The Globalisation of Wealthy Indian Clients: Views from Shreya Rao of AZB & Partners

Shreya Rao of AZB & Partners
Sep 12, 2023
What are the key concerns amongst wealthy Indian families these days as their businesses, financial investments and indeed family members spread increasingly across the globe? That was the key question posed to a handful of experts during the final panel discussion at the Hubbis Wealth Management Forum in Mumbai on August 31. Shreya Rao, Partner at law firm AZB & Partners, offered her views on these and other key issues.
Shreya is a partner with leading Indian law firm AZB & Partners and co-heads the firm’s Private Client Practice. She advises promoter families, HNWIs, international private clients and their institutions on a range of issues, including the structuring of inter–generational wealth transfers through trusts and wills, the purchase and bequeathal of luxury assets, philanthropy and family governance structures. She has been recognized as one of Asia’s Top 15 Private Wealth Lawyers by Asian Legal Business, and is ranked in tax and private client law by the Chambers and Partners and Legal 500 reviews. Shreya is the lead jurisdiction editor for India for STEP and one of two Indian members of The International Academy of Trusts and Estates Law. She holds an LLM from the Harvard Law School.
AZB & Partners describes itself as one of India’s prominent law firms and explains that its services cover the entire corporate, commercial, regulatory, financial and tax planning aspects of modern businesses.
Glass half full
Responding to a question from the chair on how wealthy Indian families have been structuring their offshore wealth, Shreya first observed that India is a difficult place for outsiders to assess or understand. “I think the one thing that you need to remember is the saying that gets bandied around in the context of India, namely that everything you say about India, the opposite is equally true,” she quipped. “So, in this context, there are very wealthy Indian families who are indeed sophisticated and have been thinking about business and estate structuring and planning for a long time. But at the same time, there are also other examples of billionaires who do not even make wills.”

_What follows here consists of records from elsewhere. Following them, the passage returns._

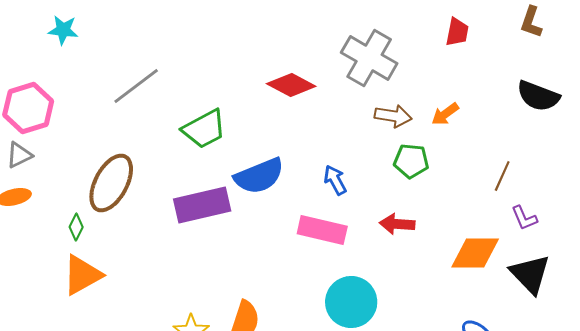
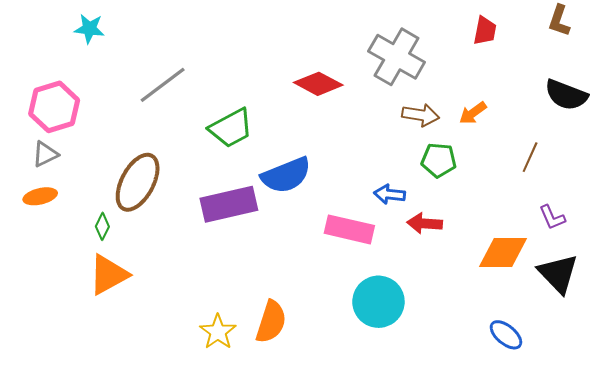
brown line: (502, 176) -> (530, 157), moved
blue arrow: (335, 180) -> (390, 194), moved, turned -56

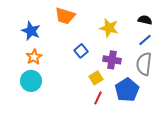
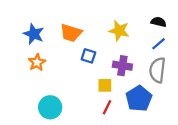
orange trapezoid: (65, 16) -> (71, 33), moved
blue square: (81, 51) -> (88, 56), turned -32
yellow square: (96, 78) -> (105, 85), turned 32
cyan circle: (31, 81) -> (50, 107), moved

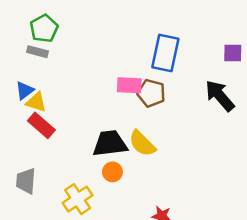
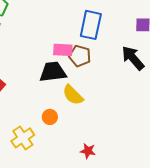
black trapezoid: (110, 143) -> (53, 72), moved

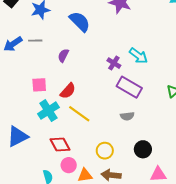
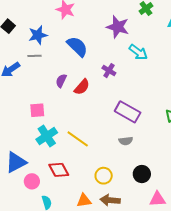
gray line: (35, 41) -> (35, 56), moved
cyan arrow: (138, 56) -> (138, 52), moved
purple cross: (114, 63) -> (109, 71), moved
red semicircle: (68, 91) -> (82, 87), moved
pink circle: (69, 165) -> (32, 181), moved

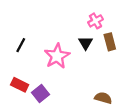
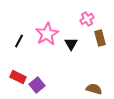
black triangle: (86, 43) -> (71, 44), moved
pink star: (57, 56) -> (47, 34), moved

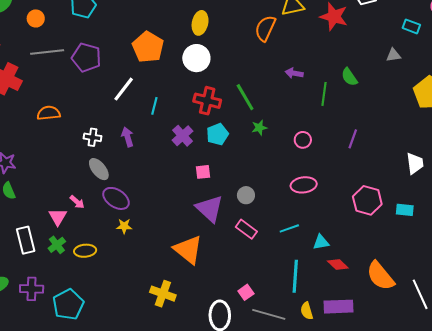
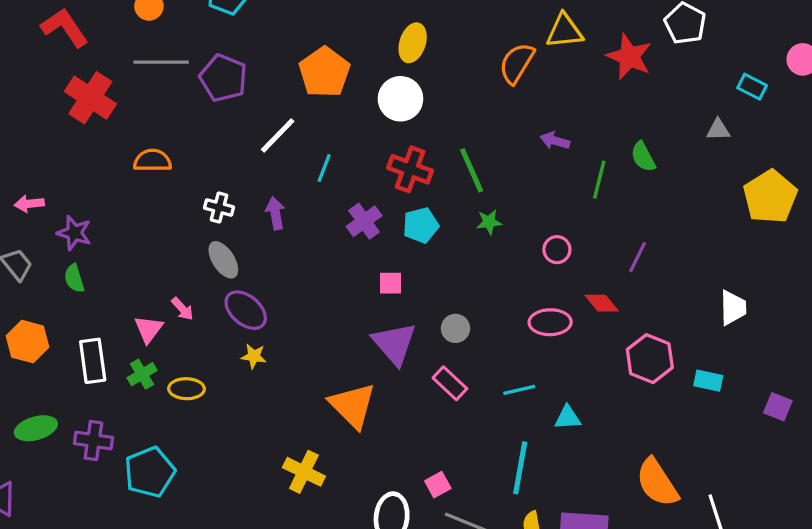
red diamond: (338, 265) -> (602, 303), moved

Taking things more seriously
Having said that, Shreya reported that there is no doubt that prominent Indian families are increasingly serious about organising their affairs more professionally. Part of this has, she explained, been prompted by the introduction of the Insolvency and Bankruptcy Code several years ago, which compelled families to separate their businesses from their personal finances because there had been far too much commingling between the two. She added that this impetus had been furthered by the introduction of a more creditor-friendly regulatory environment.

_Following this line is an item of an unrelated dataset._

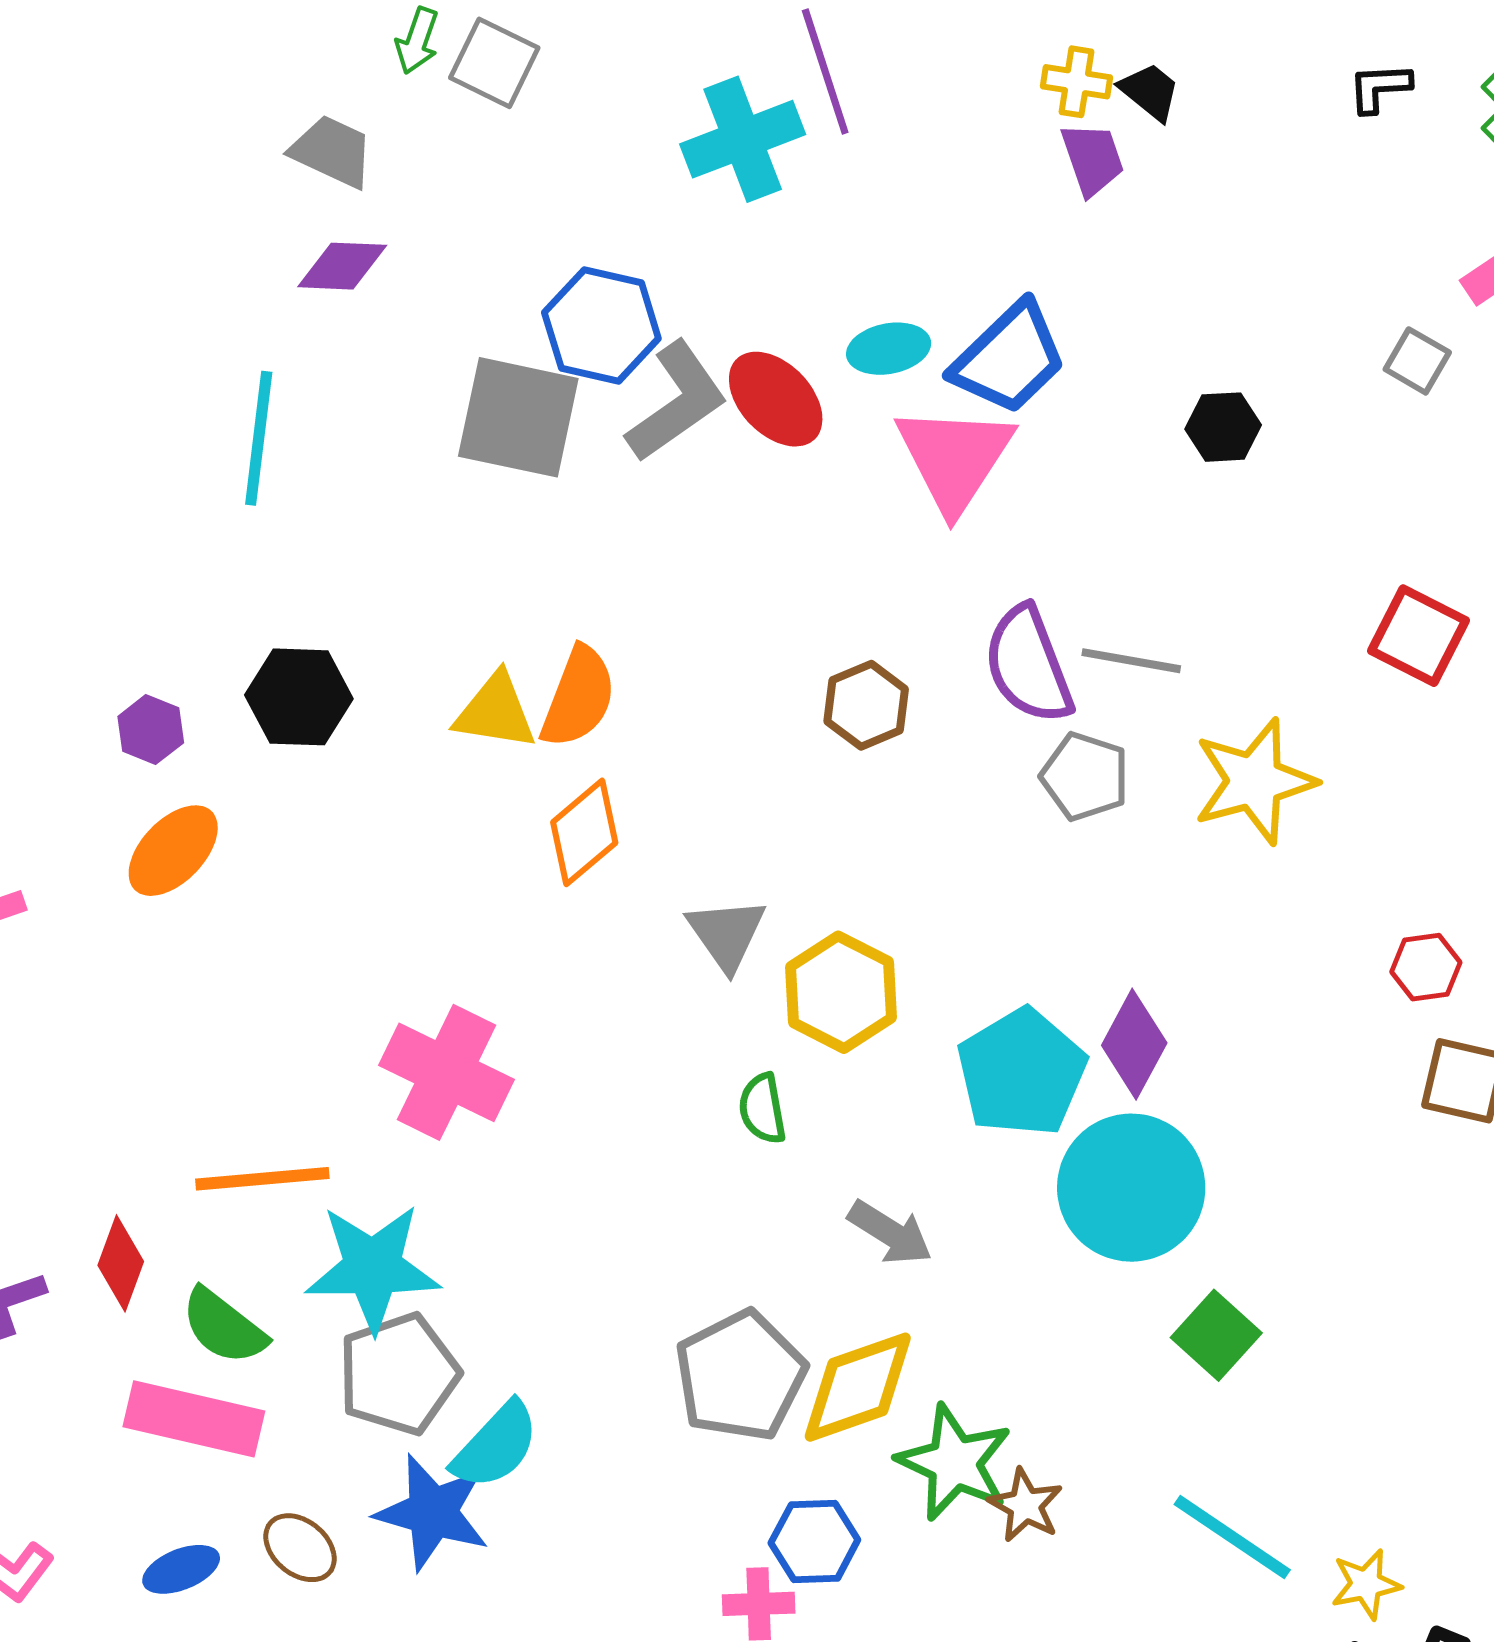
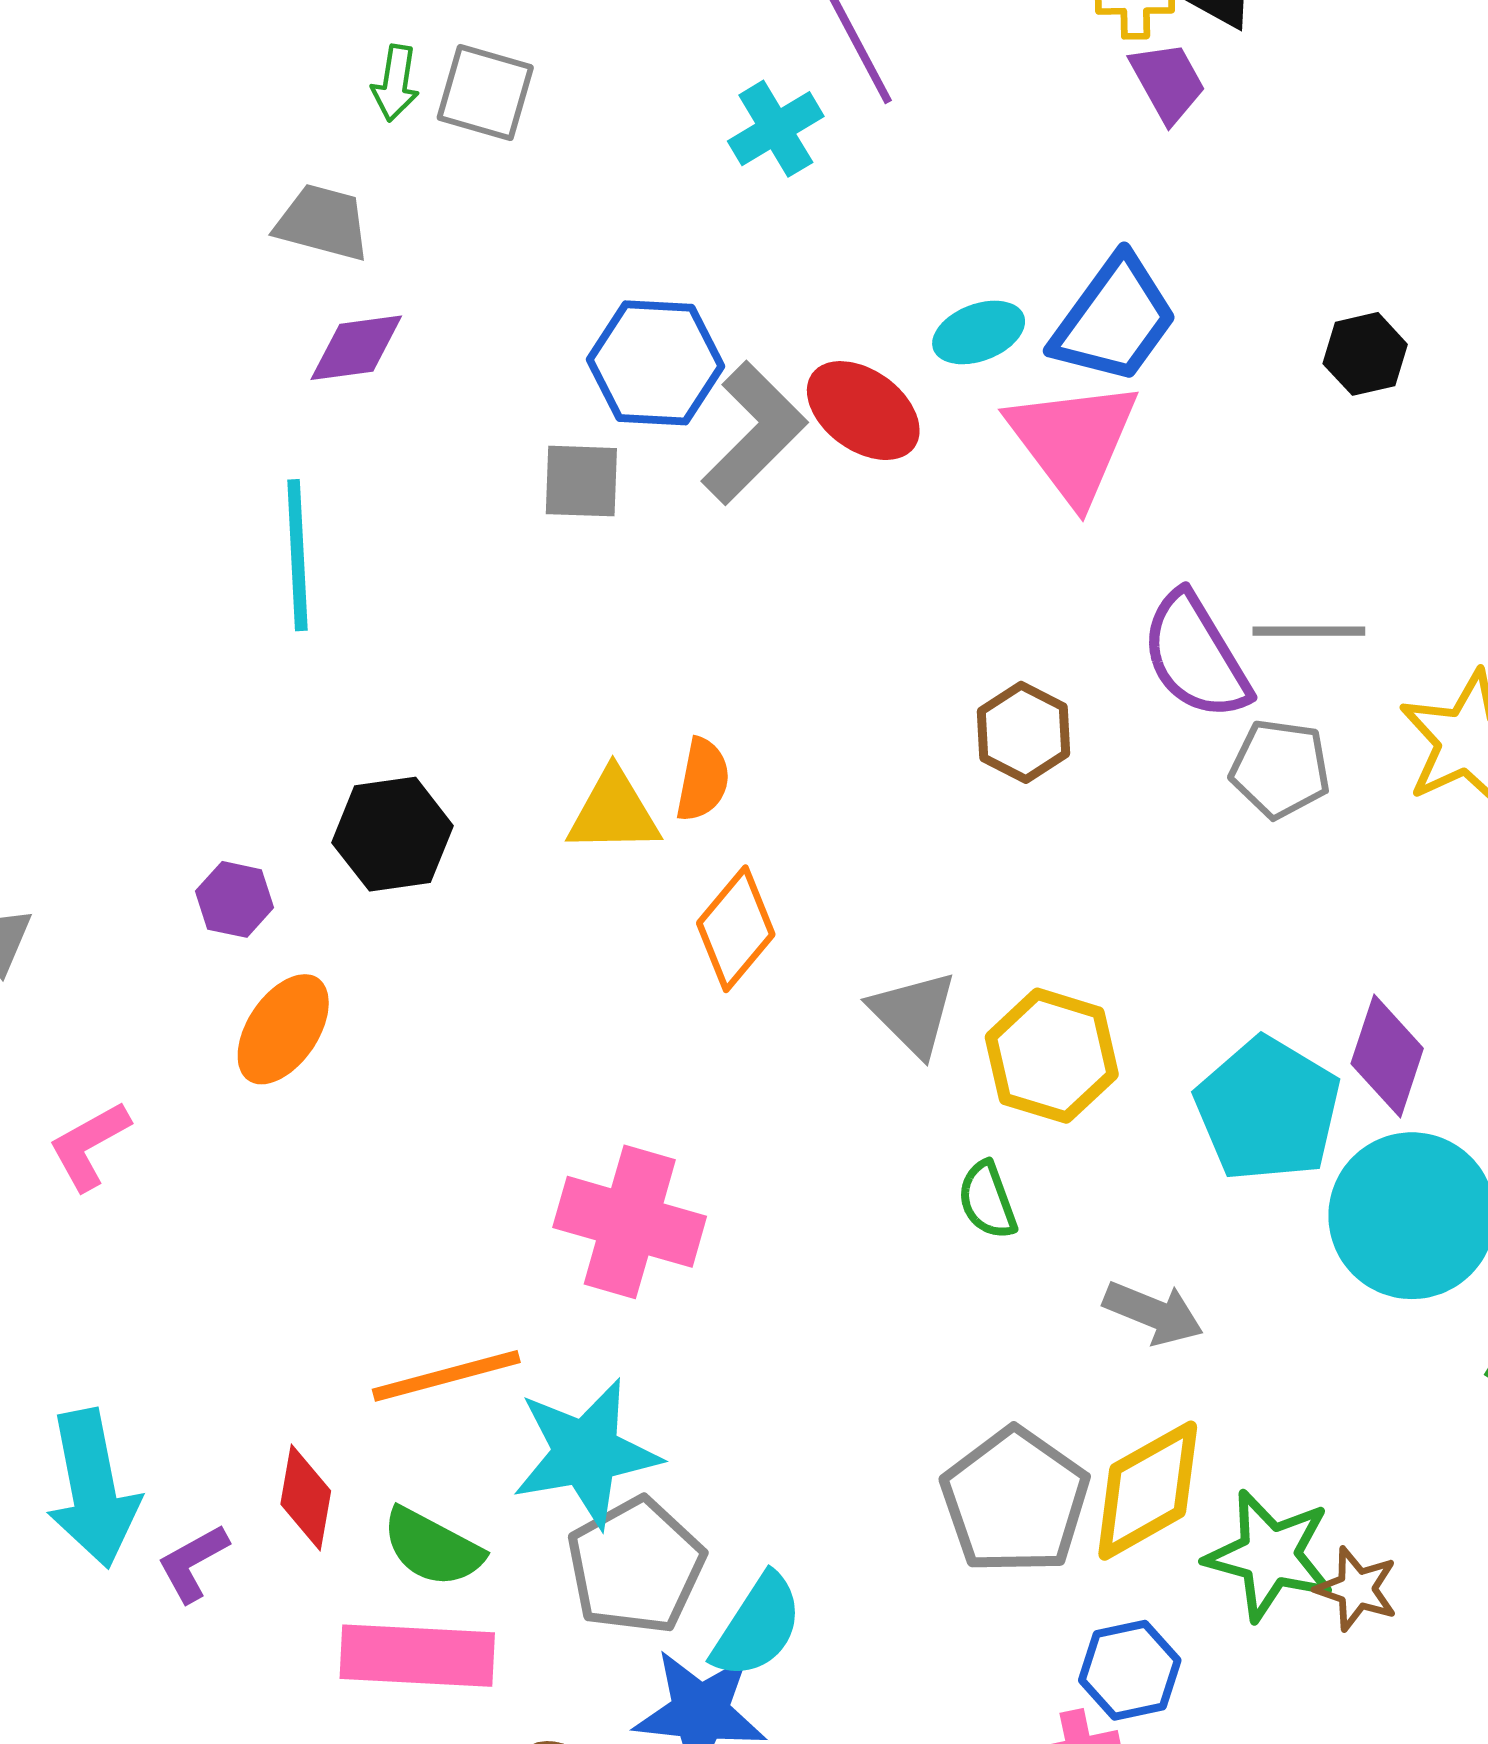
cyan cross: (743, 139) -> (776, 129), size x0.7
gray square: (518, 417) -> (581, 481), size x0.6
orange semicircle: (578, 697) -> (703, 780), size x0.7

“Actually, as we see this, these developments have been hugely positive, because it has compelled better governance practices and more professionalisation, including in the family office space,” she stated.
Another key trend is that Indians are increasingly investing abroad in businesses and financial assets and properties.
Plan ahead
All these changes, she explained, make it increasingly important for these families to have the right structures, and to plan properly. She said this panel discussion was not the forum to go into detail on these matters, but she did want to highlight how important it is to understand and adhere to the rules, for example the regulatory rules regarding how Indians can send money overseas. “These are issues that wealthy families here obsess about somewhat, and indeed they are vitally important to get right,” she added.

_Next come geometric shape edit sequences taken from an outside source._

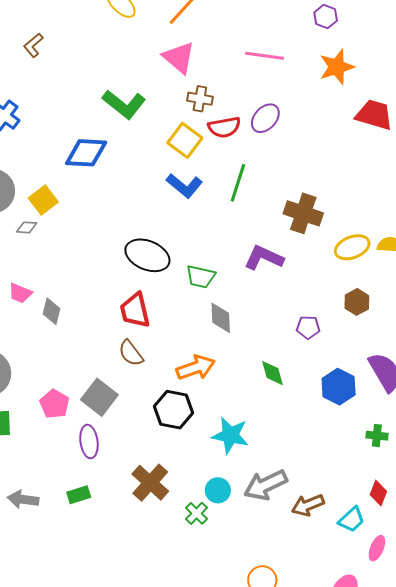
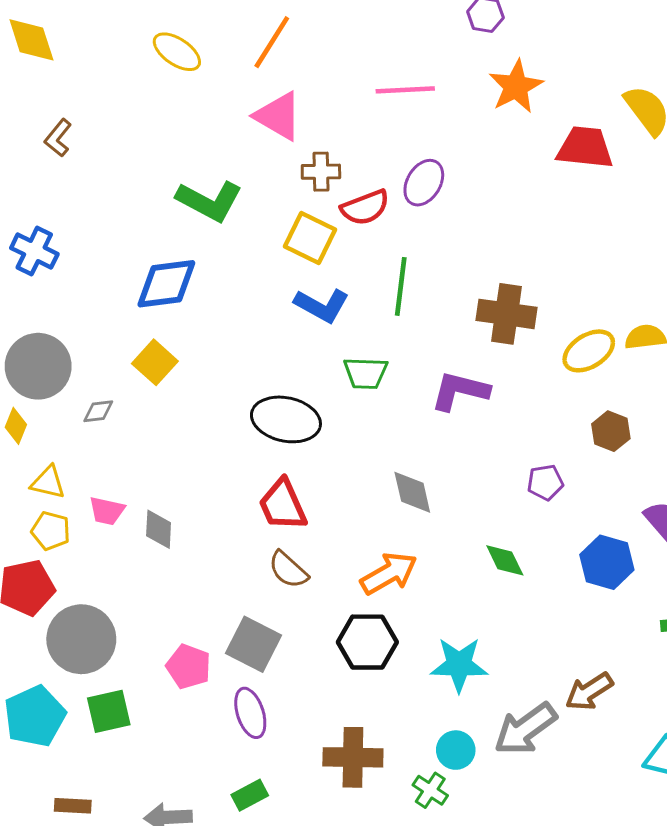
yellow square: (43, 200) -> (155, 362), moved
green trapezoid: (201, 277) -> (366, 373), moved
brown cross: (150, 483) -> (353, 757), turned -30
brown arrow: (308, 505) -> (589, 691), moved

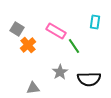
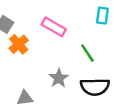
green line: (74, 46) -> (87, 53), moved

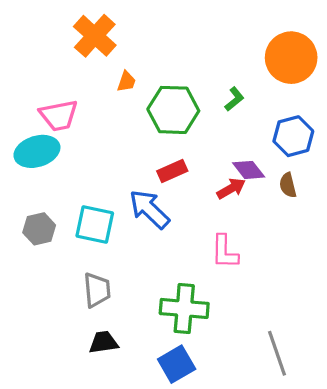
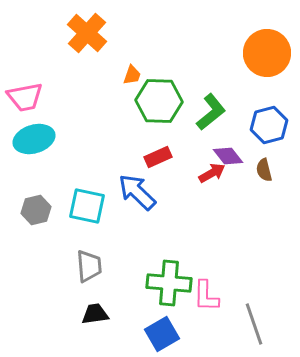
orange trapezoid: (126, 82) -> (132, 75), moved
green L-shape: (234, 99) -> (211, 112), moved, size x1.6
pink trapezoid: (59, 115) -> (25, 97), moved
pink L-shape: (225, 252) -> (206, 296), moved

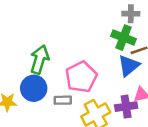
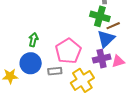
green arrow: (40, 60) -> (33, 40), size x0.6
purple cross: (126, 107) -> (102, 59), moved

Shreya turned her focus to the preferred jurisdictions through which Indian families like to live and potentially where they also like to create their planning and structures, noting that quite often they make their first steps based on their gut feelings or heart. She cited Bollywood movies of Indians dancing on the streets of London as having oiled the wheels of the first waves of Indian wealth expanding their residences and lifestyles abroad.
Widening the view
“But now the focus is far wide,” she explained. “Indian families are looking at a wider variety of countries for retirement or extension of their and their families’ lifestyles. It is important for them to feel comfortable wherever they go, but they are also being more analytical, looking at visa-free travel possibilities, education and healthcare, the broader regulatory environment and tax consequences.”
And legal issues around asset and wealth transfer will also significantly impact succession. “Many succession regimes are vastly different from the Indian common law succession regime,” she observed.
“At the extreme, if an Indian Hindu wants to leave their money to a stranger, they can, as there is testamentary freedom here. But in Europe, you have this concept of forced heirship, which means that you don't actually have testamentary freedom. And that affects residence and citizenship decisions for these families as well.”
Progress and simplicity
Shreya closed her observations by stating that there had been significant progress in all these matters since she started practising law just under 20 years ago. “We see now that there is increasing value and importance attached to simplicity in structuring, particularly for global families,” she remarked. “I tell clients to be careful not to get too adventurous. We all need to be very discerning and very careful about why we might opt for complex, perhaps multi-layered structures.”
In short, it seems that from Shreya’s perspective, simplicity and transparency in planning and structuring are far more important in today’s world than multi-layers and complexity, which the authorities will usually determine was designed to obfuscate rather than necessarily protect, preserve and then transition family wealth.